-------- Records for the exercise --------

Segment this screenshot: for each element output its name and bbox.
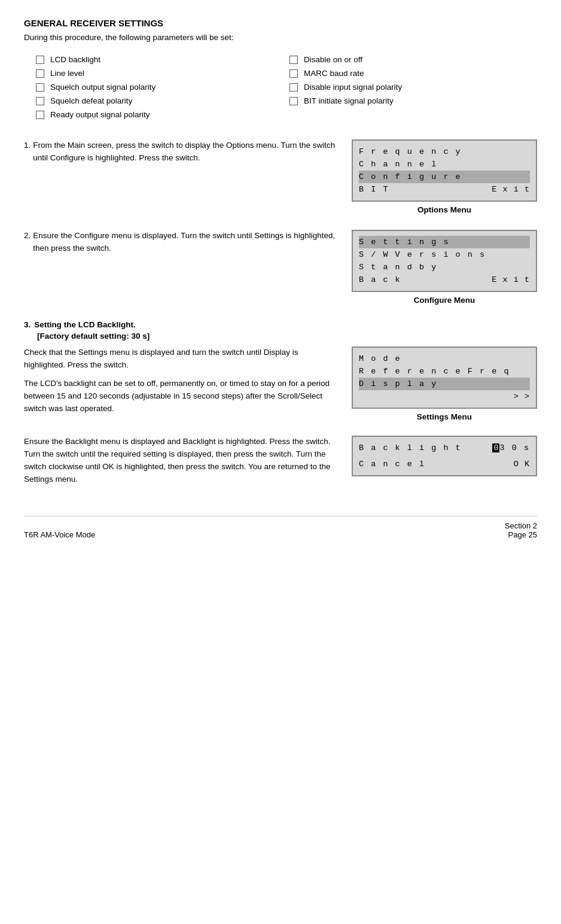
- list-item: Squelch defeat polarity: [36, 94, 283, 108]
- checklist-item-label: Ready output signal polarity: [50, 110, 150, 119]
- checkbox-icon: [36, 56, 44, 64]
- checklist-item-label: MARC baud rate: [304, 69, 364, 78]
- step-3-backlight-lcd-area: B a c k l i g h t 0 3 0 s C a n c e l O …: [352, 436, 537, 492]
- checkbox-icon: [289, 97, 298, 105]
- step-3-settings-lcd-area: M o d e R e f e r e n c e F r e q D i s …: [352, 346, 537, 431]
- lcd-caption: Configure Menu: [414, 296, 475, 305]
- lcd-row-text: D i s p l a y: [359, 379, 530, 388]
- list-item: LCD backlight: [36, 53, 283, 66]
- intro-text: During this procedure, the following par…: [24, 33, 537, 42]
- checkbox-icon: [36, 69, 44, 78]
- checkbox-icon: [289, 83, 298, 92]
- lcd-row: F r e q u e n c y: [359, 145, 530, 158]
- step-2: 2. Ensure the Configure menu is displaye…: [24, 230, 537, 314]
- step-number: 2.: [24, 230, 31, 255]
- step-2-lcd-area: S e t t i n g s S / W V e r s i o n s S …: [352, 230, 537, 314]
- checkbox-icon: [36, 97, 44, 105]
- list-item: Disable input signal polarity: [289, 80, 537, 94]
- checklist-item-label: LCD backlight: [50, 55, 100, 64]
- lcd-row: B I T E x i t: [359, 183, 530, 196]
- checklist-item-label: BIT initiate signal polarity: [304, 96, 394, 105]
- lcd-settings-menu: M o d e R e f e r e n c e F r e q D i s …: [352, 346, 537, 409]
- checklist-item-label: Squelch output signal polarity: [50, 83, 156, 92]
- lcd-caption: Settings Menu: [417, 412, 472, 421]
- checklist-item-label: Disable on or off: [304, 55, 362, 64]
- lcd-row-right-text: E x i t: [492, 275, 530, 284]
- checklist-right: Disable on or off MARC baud rate Disable…: [289, 53, 537, 121]
- lcd-row-highlighted: S e t t i n g s: [359, 236, 530, 248]
- list-item: Line level: [36, 66, 283, 80]
- page-title: GENERAL RECEIVER SETTINGS: [24, 18, 537, 28]
- footer-section: Section 2: [505, 521, 537, 530]
- step-3-backlight-block: Ensure the Backlight menu is displayed a…: [24, 436, 537, 492]
- lcd-configure-menu: S e t t i n g s S / W V e r s i o n s S …: [352, 230, 537, 292]
- step-3-para3: Ensure the Backlight menu is displayed a…: [24, 436, 340, 492]
- step-1-text: 1. From the Main screen, press the switc…: [24, 139, 340, 224]
- step-1: 1. From the Main screen, press the switc…: [24, 139, 537, 224]
- list-item: Ready output signal polarity: [36, 108, 283, 121]
- list-item: Squelch output signal polarity: [36, 80, 283, 94]
- lcd-row-highlighted: C o n f i g u r e: [359, 171, 530, 183]
- lcd-row: C a n c e l O K: [359, 458, 530, 470]
- lcd-row-text: M o d e: [359, 354, 530, 363]
- lcd-row-highlighted: D i s p l a y: [359, 378, 530, 390]
- step-3: 3. Setting the LCD Backlight. [Factory d…: [24, 320, 537, 492]
- lcd-row-text: C h a n n e l: [359, 160, 530, 169]
- checklist: LCD backlight Line level Squelch output …: [36, 53, 537, 121]
- lcd-row: C h a n n e l: [359, 158, 530, 171]
- lcd-row-text: S t a n d b y: [359, 263, 530, 272]
- checkbox-icon: [289, 69, 298, 78]
- lcd-row-text: B I T: [359, 185, 492, 194]
- step-3-para1: Check that the Settings menu is displaye…: [24, 346, 340, 431]
- checklist-item-label: Line level: [50, 69, 84, 78]
- checklist-item-label: Squelch defeat polarity: [50, 96, 132, 105]
- footer-right: Section 2 Page 25: [505, 521, 537, 539]
- step-1-lcd-area: F r e q u e n c y C h a n n e l C o n f …: [352, 139, 537, 224]
- footer-left: T6R AM-Voice Mode: [24, 530, 95, 539]
- lcd-options-menu: F r e q u e n c y C h a n n e l C o n f …: [352, 139, 537, 202]
- lcd-backlight-menu: B a c k l i g h t 0 3 0 s C a n c e l O …: [352, 436, 537, 476]
- lcd-row: B a c k E x i t: [359, 273, 530, 286]
- step-3-header-row: 3. Setting the LCD Backlight.: [24, 320, 537, 329]
- step-2-text: 2. Ensure the Configure menu is displaye…: [24, 230, 340, 314]
- list-item: MARC baud rate: [289, 66, 537, 80]
- lcd-row-text: B a c k l i g h t: [359, 443, 492, 452]
- lcd-caption: Options Menu: [417, 205, 471, 214]
- lcd-row-text: R e f e r e n c e F r e q: [359, 367, 530, 376]
- lcd-row: M o d e: [359, 352, 530, 365]
- lcd-row-text: S e t t i n g s: [359, 238, 530, 247]
- step-description: From the Main screen, press the switch t…: [33, 139, 340, 165]
- checkbox-icon: [36, 83, 44, 92]
- lcd-row-right-text: > >: [514, 392, 530, 401]
- lcd-row-text: S / W V e r s i o n s: [359, 250, 530, 259]
- step-description: Ensure the Configure menu is displayed. …: [33, 230, 340, 255]
- checklist-left: LCD backlight Line level Squelch output …: [36, 53, 283, 121]
- lcd-row-text: F r e q u e n c y: [359, 147, 530, 156]
- step-3-factory: [Factory default setting: 30 s]: [37, 332, 537, 341]
- lcd-row: S / W V e r s i o n s: [359, 248, 530, 261]
- lcd-row: S t a n d b y: [359, 261, 530, 273]
- lcd-row-right-text: 3 0 s: [499, 443, 530, 452]
- lcd-number-highlight: 0: [492, 443, 499, 452]
- checkbox-icon: [289, 56, 298, 64]
- lcd-row-right-text: O K: [514, 460, 530, 469]
- list-item: BIT initiate signal polarity: [289, 94, 537, 108]
- step-number: 3.: [24, 320, 31, 329]
- checklist-item-label: Disable input signal polarity: [304, 83, 402, 92]
- step-3-heading: Setting the LCD Backlight.: [34, 320, 136, 329]
- lcd-row: R e f e r e n c e F r e q: [359, 365, 530, 378]
- footer-page: Page 25: [505, 530, 537, 539]
- page-footer: T6R AM-Voice Mode Section 2 Page 25: [24, 516, 537, 539]
- lcd-row-text: B a c k: [359, 275, 492, 284]
- lcd-row-text: C a n c e l: [359, 460, 514, 469]
- list-item: Disable on or off: [289, 53, 537, 66]
- lcd-row-text: C o n f i g u r e: [359, 172, 530, 181]
- step-number: 1.: [24, 139, 31, 165]
- lcd-row-right-text: E x i t: [492, 185, 530, 194]
- checkbox-icon: [36, 111, 44, 119]
- lcd-row: B a c k l i g h t 0 3 0 s: [359, 442, 530, 454]
- step-3-settings-block: Check that the Settings menu is displaye…: [24, 346, 537, 431]
- lcd-row: > >: [359, 390, 530, 403]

--------

=== Problem to solve ===
Exactly what appears in the records above must be returned, apart from the pictures.

=== Solution ===
Segment this screenshot: for each element output its name and bbox.
- list-item: Squelch defeat polarity: [36, 94, 283, 108]
- checklist-item-label: Ready output signal polarity: [50, 110, 150, 119]
- checkbox-icon: [36, 56, 44, 64]
- checklist-item-label: MARC baud rate: [304, 69, 364, 78]
- step-3-backlight-lcd-area: B a c k l i g h t 0 3 0 s C a n c e l O …: [352, 436, 537, 492]
- checkbox-icon: [289, 97, 298, 105]
- step-3-settings-lcd-area: M o d e R e f e r e n c e F r e q D i s …: [352, 346, 537, 431]
- lcd-caption: Configure Menu: [414, 296, 475, 305]
- lcd-row-text: D i s p l a y: [359, 379, 530, 388]
- list-item: LCD backlight: [36, 53, 283, 66]
- intro-text: During this procedure, the following par…: [24, 33, 537, 42]
- checkbox-icon: [36, 69, 44, 78]
- checkbox-icon: [289, 83, 298, 92]
- lcd-row: F r e q u e n c y: [359, 145, 530, 158]
- step-2: 2. Ensure the Configure menu is displaye…: [24, 230, 537, 314]
- step-number: 2.: [24, 230, 31, 255]
- step-2-lcd-area: S e t t i n g s S / W V e r s i o n s S …: [352, 230, 537, 314]
- checkbox-icon: [36, 97, 44, 105]
- list-item: Disable input signal polarity: [289, 80, 537, 94]
- checklist-item-label: LCD backlight: [50, 55, 100, 64]
- lcd-row: B I T E x i t: [359, 183, 530, 196]
- checklist-item-label: BIT initiate signal polarity: [304, 96, 394, 105]
- lcd-settings-menu: M o d e R e f e r e n c e F r e q D i s …: [352, 346, 537, 409]
- checklist-item-label: Squelch output signal polarity: [50, 83, 156, 92]
- lcd-caption: Settings Menu: [417, 412, 472, 421]
- checklist-item-label: Disable on or off: [304, 55, 362, 64]
- lcd-row-right-text: E x i t: [492, 275, 530, 284]
- checklist-right: Disable on or off MARC baud rate Disable…: [289, 53, 537, 121]
- lcd-row-highlighted: S e t t i n g s: [359, 236, 530, 248]
- list-item: Line level: [36, 66, 283, 80]
- page-title: GENERAL RECEIVER SETTINGS: [24, 18, 537, 28]
- footer-section: Section 2: [505, 521, 537, 530]
- step-3-backlight-block: Ensure the Backlight menu is displayed a…: [24, 436, 537, 492]
- lcd-configure-menu: S e t t i n g s S / W V e r s i o n s S …: [352, 230, 537, 292]
- step-3-para3: Ensure the Backlight menu is displayed a…: [24, 436, 340, 492]
- step-1-text: 1. From the Main screen, press the switc…: [24, 139, 340, 224]
- step-1: 1. From the Main screen, press the switc…: [24, 139, 537, 224]
- list-item: Ready output signal polarity: [36, 108, 283, 121]
- list-item: Squelch output signal polarity: [36, 80, 283, 94]
- lcd-row-highlighted: C o n f i g u r e: [359, 171, 530, 183]
- lcd-row: C a n c e l O K: [359, 458, 530, 470]
- lcd-row-text: M o d e: [359, 354, 530, 363]
- lcd-row-highlighted: D i s p l a y: [359, 378, 530, 390]
- step-3: 3. Setting the LCD Backlight. [Factory d…: [24, 320, 537, 492]
- lcd-row-text: C h a n n e l: [359, 160, 530, 169]
- checklist: LCD backlight Line level Squelch output …: [36, 53, 537, 121]
- lcd-row: C h a n n e l: [359, 158, 530, 171]
- lcd-row-text: S t a n d b y: [359, 263, 530, 272]
- checkbox-icon: [289, 69, 298, 78]
- lcd-row-text: B I T: [359, 185, 492, 194]
- step-3-para1: Check that the Settings menu is displaye…: [24, 346, 340, 431]
- checklist-item-label: Line level: [50, 69, 84, 78]
- checklist-item-label: Squelch defeat polarity: [50, 96, 132, 105]
- footer-right: Section 2 Page 25: [505, 521, 537, 539]
- step-1-lcd-area: F r e q u e n c y C h a n n e l C o n f …: [352, 139, 537, 224]
- footer-left: T6R AM-Voice Mode: [24, 530, 95, 539]
- lcd-options-menu: F r e q u e n c y C h a n n e l C o n f …: [352, 139, 537, 202]
- lcd-backlight-menu: B a c k l i g h t 0 3 0 s C a n c e l O …: [352, 436, 537, 476]
- lcd-row: B a c k E x i t: [359, 273, 530, 286]
- step-3-header-row: 3. Setting the LCD Backlight.: [24, 320, 537, 329]
- step-2-text: 2. Ensure the Configure menu is displaye…: [24, 230, 340, 314]
- list-item: MARC baud rate: [289, 66, 537, 80]
- lcd-row-text: B a c k l i g h t: [359, 443, 492, 452]
- lcd-caption: Options Menu: [417, 205, 471, 214]
- lcd-row-text: R e f e r e n c e F r e q: [359, 367, 530, 376]
- lcd-row: M o d e: [359, 352, 530, 365]
- lcd-row-text: S e t t i n g s: [359, 238, 530, 247]
- step-description: From the Main screen, press the switch t…: [33, 139, 340, 165]
- checkbox-icon: [36, 83, 44, 92]
- lcd-row-right-text: > >: [514, 392, 530, 401]
- lcd-row-text: S / W V e r s i o n s: [359, 250, 530, 259]
- step-description: Ensure the Configure menu is displayed. …: [33, 230, 340, 255]
- checklist-left: LCD backlight Line level Squelch output …: [36, 53, 283, 121]
- lcd-row-text: F r e q u e n c y: [359, 147, 530, 156]
- step-3-factory: [Factory default setting: 30 s]: [37, 332, 537, 341]
- lcd-row: S / W V e r s i o n s: [359, 248, 530, 261]
- lcd-row: S t a n d b y: [359, 261, 530, 273]
- lcd-row-right-text: 3 0 s: [499, 443, 530, 452]
- lcd-number-highlight: 0: [492, 443, 499, 452]
- checkbox-icon: [289, 56, 298, 64]
- lcd-row-right-text: O K: [514, 460, 530, 469]
- list-item: BIT initiate signal polarity: [289, 94, 537, 108]
- step-number: 3.: [24, 320, 31, 329]
- checklist-item-label: Disable input signal polarity: [304, 83, 402, 92]
- step-3-heading: Setting the LCD Backlight.: [34, 320, 136, 329]
- lcd-row: R e f e r e n c e F r e q: [359, 365, 530, 378]
- footer-page: Page 25: [505, 530, 537, 539]
- page-footer: T6R AM-Voice Mode Section 2 Page 25: [24, 516, 537, 539]
- lcd-row-text: B a c k: [359, 275, 492, 284]
- lcd-row-text: C a n c e l: [359, 460, 514, 469]
- list-item: Disable on or off: [289, 53, 537, 66]
- lcd-row-text: C o n f i g u r e: [359, 172, 530, 181]
- step-number: 1.: [24, 139, 31, 165]
- lcd-row-right-text: E x i t: [492, 185, 530, 194]
- checkbox-icon: [36, 111, 44, 119]
- lcd-row: B a c k l i g h t 0 3 0 s: [359, 442, 530, 454]
- step-3-settings-block: Check that the Settings menu is displaye…: [24, 346, 537, 431]
- lcd-row: > >: [359, 390, 530, 403]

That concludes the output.